«Nie hätte ich gedacht, dass ich mal eine Therapie brauche»

Lea, 15, wollte ihre Probleme mit sich selbst ausmachen. Als ihre Selbstverletzungen immer schlimmer wurden, suchte sie Hilfe bei der Schulpsychologin. Hier erzählt sie ihre Geschichte.
Zunächst rollten die Stimmungsschwankungen schleichend an. Ich dachte: Das geht vorbei. So war es zuerst auch. Dann kam das nächste Loch. Die Abwärtsspirale drehte sich immer schneller. Dieser Zustand war mir fremd. Ich war verwirrt, zusehends verzweifelt und verlor die Freude an dem, was mir lieb war.
Ich bin ein Mensch, der auftankt, indem er Zeit mit anderen verbringt. Jetzt mochte ich nicht mal mehr meine Freunde sehen. Ich war traurig, müde, schleppte mich zur Schule. Wie lange würde ich das noch schaffen? Da war das Gefühl, nichts mehr im Griff zu haben. Ich fing an, mich selbst zu verletzen. Diese Handlung war, so schien es mir, das Einzige, was ich noch kontrollieren konnte.
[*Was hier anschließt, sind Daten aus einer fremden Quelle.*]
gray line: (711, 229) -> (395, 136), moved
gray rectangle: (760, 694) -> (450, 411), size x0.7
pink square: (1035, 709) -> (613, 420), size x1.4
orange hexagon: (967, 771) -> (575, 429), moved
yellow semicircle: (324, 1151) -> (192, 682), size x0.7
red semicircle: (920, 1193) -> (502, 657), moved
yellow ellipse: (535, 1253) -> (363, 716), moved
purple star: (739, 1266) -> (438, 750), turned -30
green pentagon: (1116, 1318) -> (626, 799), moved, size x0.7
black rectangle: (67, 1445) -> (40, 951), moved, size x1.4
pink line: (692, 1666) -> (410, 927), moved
Ich ging zur Schulpsychologin, wollte nur noch eines: das Ganze irgendwo abladen. Ich erzählte ihr alles. Nach dem Termin war klar: Ich brauchte Hilfe, und dafür brauchte es meine Eltern. Es folgte ein Gespräch in ihrem Beisein. Erzählen, was ich ihnen über Monate verschwiegen hatte, war der Horror.
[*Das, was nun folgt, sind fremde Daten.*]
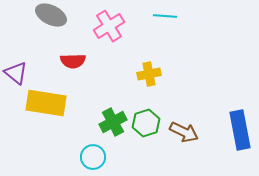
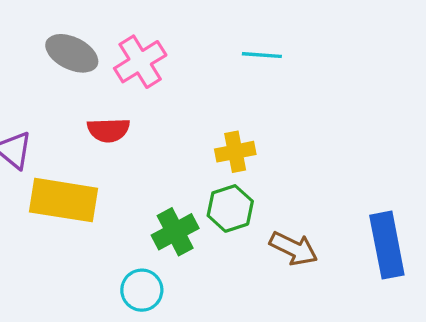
pink cross: (109, 26) -> (140, 62), moved
green hexagon: (146, 123) -> (230, 208), moved

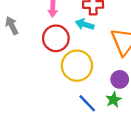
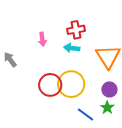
red circle: (56, 38) -> (50, 85), moved

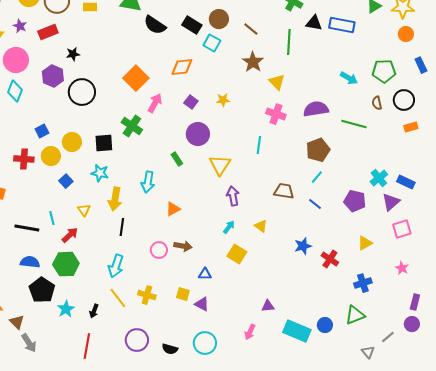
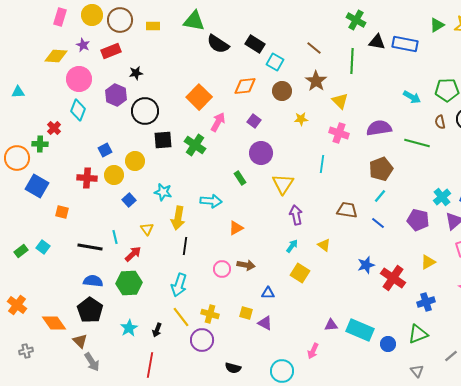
brown circle: (219, 19) -> (282, 91), moved
yellow star: (223, 100) -> (301, 119), moved
black square: (104, 143) -> (163, 140), moved
cyan arrow: (148, 182) -> (211, 201), turned -95
red cross: (330, 259) -> (393, 278), size x1.4
black pentagon: (42, 290) -> (90, 310), moved
cyan rectangle: (297, 331) -> (360, 330), moved
purple circle: (137, 340) -> (202, 340), moved
cyan circle: (205, 343) -> (282, 371), moved
gray triangle: (368, 352) -> (417, 371), moved

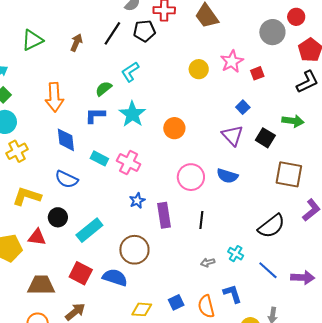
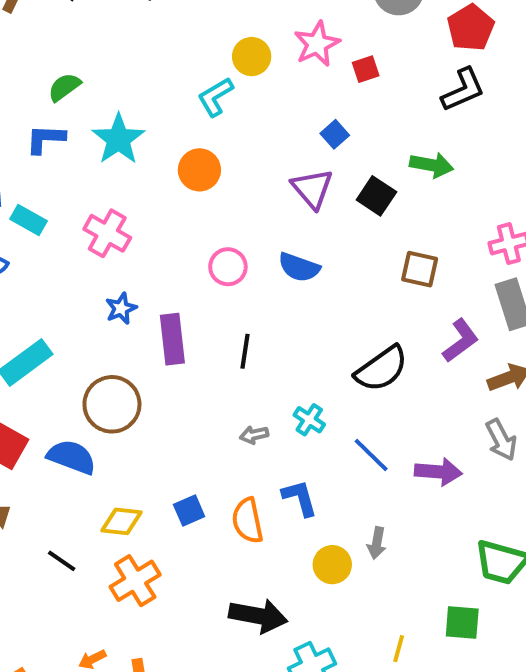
cyan L-shape: (130, 72) -> (215, 97), moved
cyan rectangle: (99, 158) -> (29, 220), moved
brown square: (289, 174) -> (420, 269), size x0.7
pink circle: (191, 177) -> (228, 267), size x0.7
Meine Mutter hatte damals, als alles anfing, mein Tief bemerkt, sich aber nicht weiter Sorgen gemacht, weil ich lernte, meine Gefühle zu verstecken, normal zur Schule ging. Ich weiss, dass ich mit ihr über alles reden kann. Bloss, ich war immer schon jemand, der Sorgen lieber mit sich selbst ausmacht und anderen ungern schlechte Gefühle bereitet.
Ich lernte Strategien, die mir helfen, mich selbst besser zu verstehen.
Lea (Name geändert), 15
Nie im Leben hätte ich gedacht, dass ich mal eine Therapie brauche. Den Platz hatte ich schnell. Mittelschwere Depression mit Selbstverletzung, lautete die Diagnose. Seither ist bald ein Jahr verstrichen und viel Schwere von mir abgefallen. Die Therapie hat mir sehr geholfen. Es tut gut, dort einmal die Woche deponieren zu können, was mich beschäftigt.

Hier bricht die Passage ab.